### PROBLEM
Lines before the one containing "આ રાજ્યમાં અનેક પ્રકારની કલાઓ જેમ કે આદિવાસી" are excluded; print that line and every line after it through the end of the material below, exactly.

------------------------------------------------------------

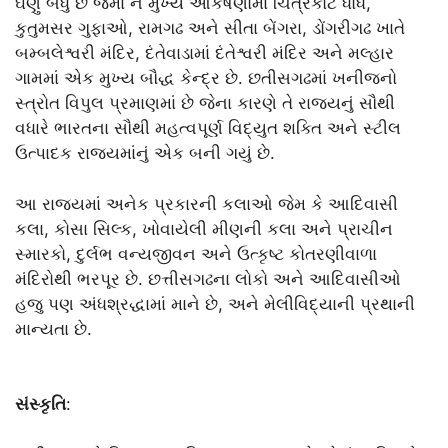
ઘણું બધું છે જેમાં ને મુખ્ય આકર્ષણોમાં ચિત્રકોટ ધોધ,
કુતુમસર ગુફાઓ, રામગઢ અને સીતા બેંગરા, ડોંગરીગઢ ખાતે
બમ્બલેશ્વરી મંદિર, દંતેવાડામાં દંતેશ્વરી મંદિર અને મલ્હાર
ગામમાં એક મુખ્ય બૌદ્ધ કેન્દ્ર છે. છતીસગઢમાં ખનીજનો
સ્ત્રોત વિપુલ પ્રમાણમાં છે જેના કારણે તે રાજ્યનું સૌથી
વધારે ભારતના સૌથી મહત્વપૂર્ણ વિદ્યુત શક્તિ અને સ્ટીલ
ઉત્પાદક રાજ્યમાંનું એક બની ગયું છે.
આ રાજ્યમાં અનેક પ્રકારની કલાઓ જેમ કે આદિવાસી
કલા, કોસા સિલ્ક, ખોવાયેલી મીણની કલા અને પ્રાચીન
સ્મારકો, દુર્લભ વન્યજીવન અને ઉત્કૃષ્ટ કોતરણીવાળા
મંદિરોથી ભરપૂર છે. છત્તીસગઢના લોકો અને આદિવાસીઓ
હજુ પણ અંધશ્રદ્ધામાં માને છે, અને મેલીવિદ્યાની પ્રથાની
માન્યતા છે.
સંસ્કૃતિ
:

------------------------------------------------------------

### YOUR RESPONSE
આ રાજ્યમાં અનેક પ્રકારની કલાઓ જેમ કે આદિવાસી
કલા, કોસા સિલ્ક, ખોવાયેલી મીણની કલા અને પ્રાચીન
સ્મારકો, દુર્લભ વન્યજીવન અને ઉત્કૃષ્ટ કોતરણીવાળા
મંદિરોથી ભરપૂર છે. છત્તીસગઢના લોકો અને આદિવાસીઓ
હજુ પણ અંધશ્રદ્ધામાં માને છે, અને મેલીવિદ્યાની પ્રથાની
માન્યતા છે.
સંસ્કૃતિ
:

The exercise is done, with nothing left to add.